Cronkite Header

Cronkite News has moved to a new home at Use this site to search archives from 2011 to May 2015. You can search the new site for current stories.

High school sees record enrollment reflecting demand for career education

Email this story
Print this story

PHOENIX – Charles Yarbrough wants to be a chef when he finishes college, saying he loves to cook and is intrigued by the science behind a great-tasting dish.

As one of a record 600 freshmen enrolled this year at Metro Tech High School, he’ll be able to take culinary courses that have students preparing dishes in a fully staffed kitchen during his junior and senior years. Yarbrough and his mother moved from the Tolleson Union High School District closer to Metro Tech.

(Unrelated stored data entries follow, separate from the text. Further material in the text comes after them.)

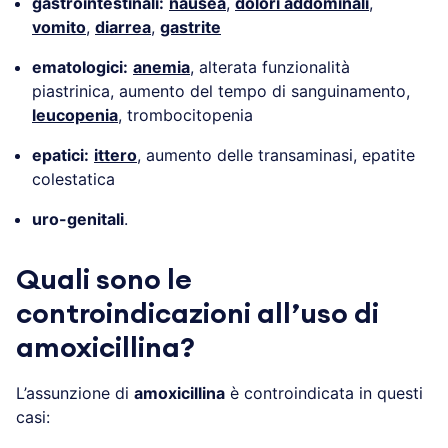
gastrointestinali:
nausea
,
dolori addominali
,
vomito
,
diarrea
,
gastrite
ematologici:
anemia
, alterata funzionalità
piastrinica, aumento del tempo di sanguinamento,
leucopenia
, trombocitopenia
epatici:
ittero
, aumento delle transaminasi, epatite
colestatica
uro-genitali
.
Quali sono le
controindicazioni all’uso di
amoxicillina?
L’assunzione di
amoxicillina
è controindicata in questi
casi: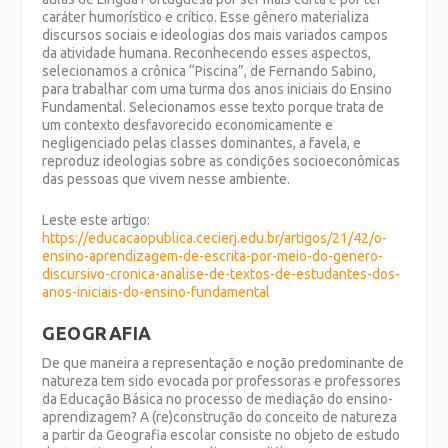
caráter humorístico e crítico. Esse gênero materializa
discursos sociais e ideologias dos mais variados campos
da atividade humana. Reconhecendo esses aspectos,
selecionamos a crônica “Piscina”, de Fernando Sabino,
para trabalhar com uma turma dos anos iniciais do Ensino
Fundamental. Selecionamos esse texto porque trata de
um contexto desfavorecido economicamente e
negligenciado pelas classes dominantes, a favela, e
reproduz ideologias sobre as condições socioeconômicas
das pessoas que vivem nesse ambiente.
Leste este artigo:
https://educacaopublica.cecierj.edu.br/artigos/21/42/o-
ensino-aprendizagem-de-escrita-por-meio-do-genero-
discursivo-cronica-analise-de-textos-de-estudantes-dos-
anos-iniciais-do-ensino-fundamental
GEOGRAFIA
De que maneira a representação e noção predominante de
natureza tem sido evocada por professoras e professores
da Educação Básica no processo de mediação do ensino-
aprendizagem? A (re)construção do conceito de natureza
a partir da Geografia escolar consiste no objeto de estudo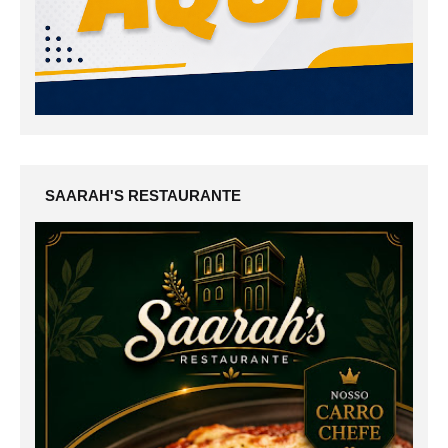
SAARAH'S RESTAURANTE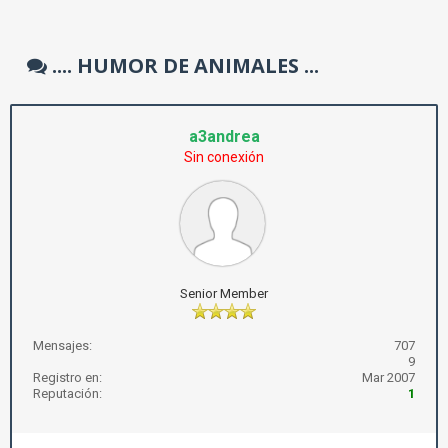
.... HUMOR DE ANIMALES ...
a3andrea
Sin conexión
Senior Member
Mensajes:
707
9
Registro en:
Mar 2007
Reputación:
1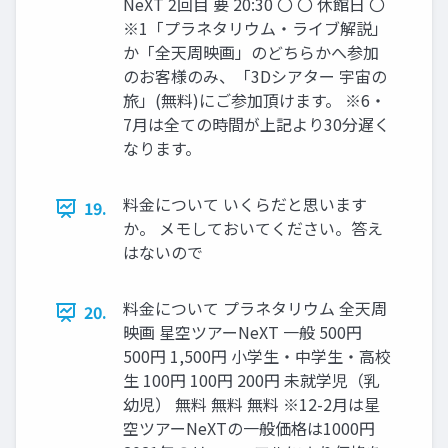
NeXT 2回目 要 20:30 〇 〇 休館日 〇
※1「プラネタリウム・ライブ解説」
か「全天周映画」のどちらかへ参加
のお客様のみ、「3Dシアター 宇宙の
旅」(無料)にご参加頂けます。 ※6・
7月は全ての時間が上記より30分遅く
なります。
料金について いくらだと思います
19.
か。 メモしておいてください。答え
はないので
料金について プラネタリウム 全天周
20.
映画 星空ツアーNeXT 一般 500円
500円 1,500円 小学生・中学生・高校
生 100円 100円 200円 未就学児（乳
幼児） 無料 無料 無料 ※12-2月は星
空ツアーNeXTの一般価格は1000円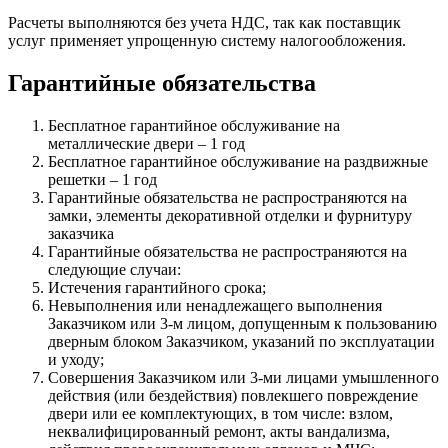
Расчеты выполняются без учета НДС, так как поставщик
услуг применяет упрощенную систему налогообложения.
Гарантийные обязательства
Бесплатное гарантийное обслуживание на
металлические двери – 1 год
Бесплатное гарантийное обслуживание на раздвижные
решетки – 1 год
Гарантийные обязательства не распространяются на
замки, элементы декоративной отделки и фурнитуру
заказчика
Гарантийные обязательства не распространяются на
следующие случаи:
Истечения гарантийного срока;
Невыполнения или ненадлежащего выполнения
Заказчиком или 3-м лицом, допущенным к пользованию
дверным блоком Заказчиком, указаний по эксплуатации
и уходу;
Совершения Заказчиком или 3-ми лицами умышленного
действия (или бездействия) повлекшего повреждение
двери или ее комплектующих, в том числе: взлом,
неквалифицированный ремонт, акты вандализма,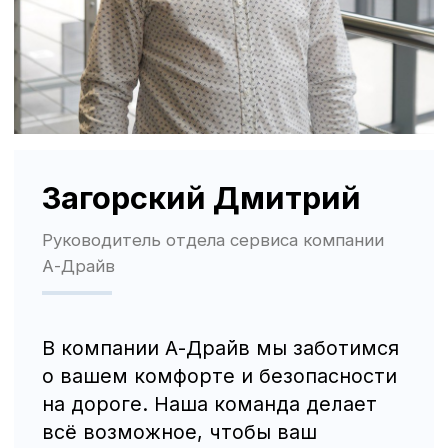
Политика использования файлов cookie
Трафик, лиды и продажи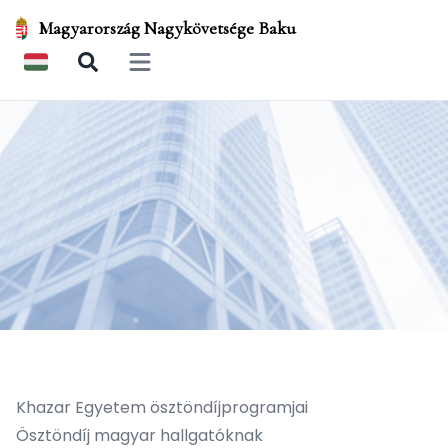
Magyarország Nagykövetsége Baku
Open main menu
Khazar Egyetem ösztöndíjprogramjai
Ösztöndíj magyar hallgatóknak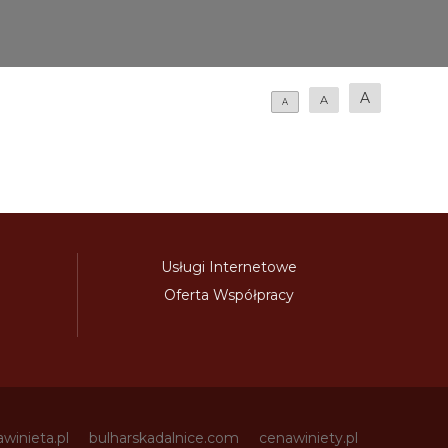
A
A
A
Usługi Internetowe
Oferta Współpracy
awinieta.pl
bulharskadalnice.com
cenawiniety.pl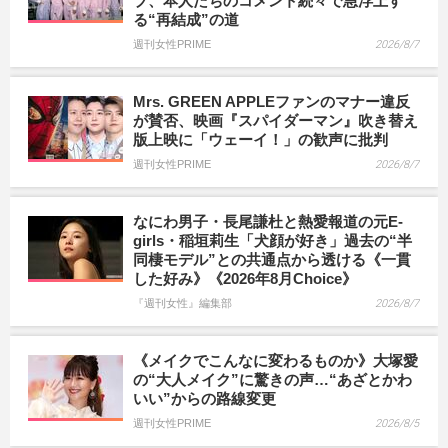
ブ、本人たちのコメント続々で急浮上す
る“再結成”の道
週刊女性PRIME
2026/8/7
Mrs. GREEN APPLEファンのマナー違反
が賛否、映画『スパイダーマン』吹き替え
版上映に「ウェーイ！」の歓声に批判
週刊女性PRIME
2026/8/7
なにわ男子・長尾謙杜と熱愛報道の元E-
girls・稲垣莉生「犬顔が好き」過去の“半
同棲モデル”との共通点から透ける《一貫
した好み》《2026年8月Choice》
『週刊女性』編集部
2026/8/7
《メイクでこんなに変わるものか》大塚愛
の“大人メイク”に驚きの声…“あざとかわ
いい”からの路線変更
週刊女性PRIME
2026/8/5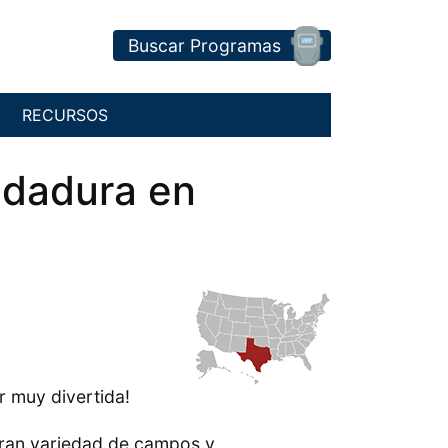
Buscar Programas
RECURSOS
ldadura en
r muy divertida!
gran variedad de campos y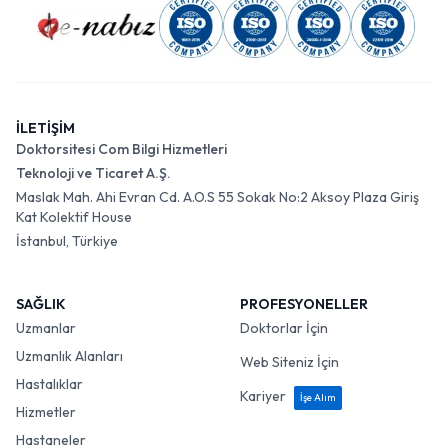
İLETİŞİM
Doktorsitesi Com Bilgi Hizmetleri
Teknoloji ve Ticaret A.Ş.
Maslak Mah. Ahi Evran Cd. A.O.S 55 Sokak No:2 Aksoy Plaza Giriş
Kat Kolektif House
İstanbul, Türkiye
SAĞLIK
PROFESYONELLER
Uzmanlar
Doktorlar İçin
Uzmanlık Alanları
Web Siteniz İçin
Hastalıklar
Kariyer
İşe Alım
Hizmetler
Hastaneler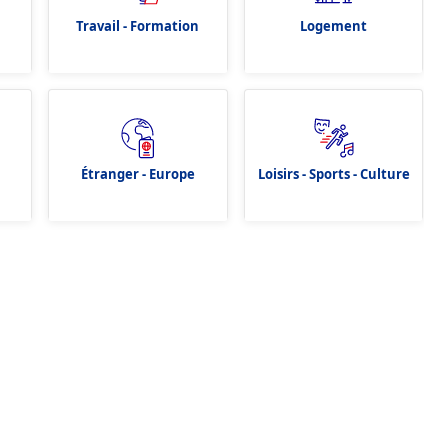
Travail - Formation
Logement
Étranger - Europe
Loisirs - Sports - Culture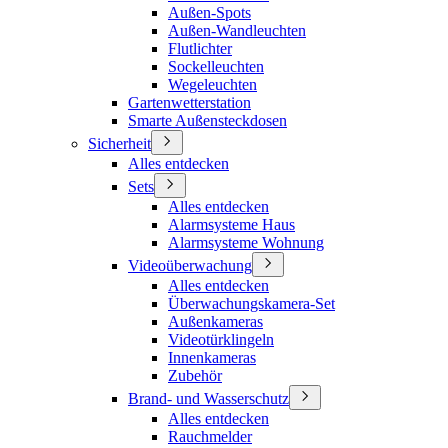
Außen-Spots
Außen-Wandleuchten
Flutlichter
Sockelleuchten
Wegeleuchten
Gartenwetterstation
Smarte Außensteckdosen
Sicherheit
Alles entdecken
Sets
Alles entdecken
Alarmsysteme Haus
Alarmsysteme Wohnung
Videoüberwachung
Alles entdecken
Überwachungskamera-Set
Außenkameras
Videotürklingeln
Innenkameras
Zubehör
Brand- und Wasserschutz
Alles entdecken
Rauchmelder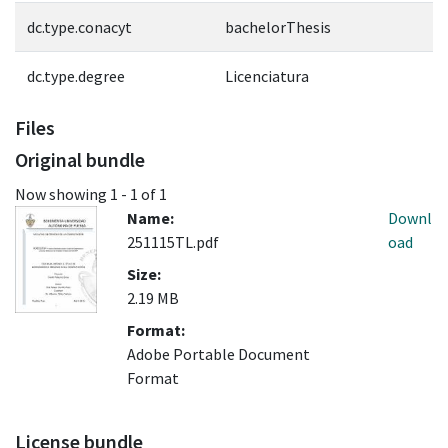
dc.type.conacyt
bachelorThesis
dc.type.degree
Licenciatura
Files
Original bundle
Now showing
1 - 1 of 1
Name:
Downl
251115TL.pdf
oad
Size:
2.19 MB
Format:
Adobe Portable Document
Format
License bundle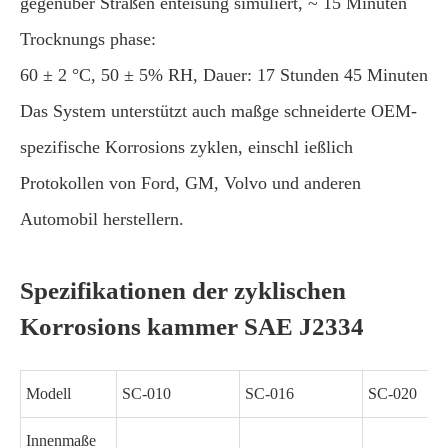
gegenüber Straßen enteisung simuliert, ~ 15 Minuten
Trocknungs phase:
60 ± 2 °C, 50 ± 5% RH, Dauer: 17 Stunden 45 Minuten
Das System unterstützt auch maßge schneiderte OEM-
spezifische Korrosions zyklen, einschl ießlich
Protokollen von Ford, GM, Volvo und anderen
Automobil herstellern.
Spezifikationen der zyklischen
Korrosions kammer SAE J2334
Modell
SC-010
SC-016
SC-020
Innenmaße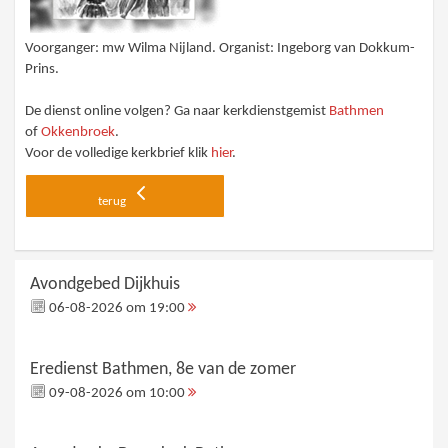
Voorganger: mw Wilma Nijland. Organist: Ingeborg van Dokkum-
Prins.
De dienst online volgen? Ga naar kerkdienstgemist
Bathmen
of
Okkenbroek
.
Voor de volledige kerkbrief klik
hier
.
terug
Avondgebed Dijkhuis
06-08-2026 om 19:00
Eredienst Bathmen, 8e van de zomer
09-08-2026 om 10:00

“I decided to come here because they have programs that will help me further my skills and to be successful in life,” he said. “I’m excited about learning new skills: how to cut faster, how to make different soups and work with spices.”

A magnet high school within the Phoenix Union High School District, Metro Tech offers 19 career and technical education (CTE) tracks to students during their junior and senior years in conjunction with traditional courses. Students get hands-on experience in areas such as early childhood education, construction technologies and business management.

Craig Pletenik, Phoenix Union’s community relations director, said the tracks at Metro Tech aren’t the only differences from a traditional four-year high school. The student body has full-time, four-year students and “dual students” who attend other Phoenix Union high schools and take CTE courses at Metro Tech.

“We’d have about 1,500 full time Metro Tech students – ninth through 12th grade – and we’d have 11th and 12th graders who would come in half day to take career and technical education classes, sometimes in the neighborhood of 1,500 of those,” he said.

Principal Kate McDonald said Metro Tech has steadily increased the number of incoming freshmen allowed to enroll in recent years because exponential growth in interest.

In 2006, the number of incoming freshmen was cut off around 350 students, McDonald said. As the wait list grew, the school increased the freshman class to 600 slots for the 2013-2014 school year.

“We’ve always had a good, strong demand at Metro Tech,” she said. “We had usually limited the number of incoming freshmen based on staffing.”

Meanwhile, enrollment for the district has topped 27,000 for the first time in 36 years, increasing 2.8 percent from the 2012-2013 school year.

McDonald said the school is appealing to students because the faculty focuses on students’ academic success as well as career and college preparedness.

“Some of the same skills that make you good at being a student are the same skills you’ll need to be a good employer or employee or business owner,” she said.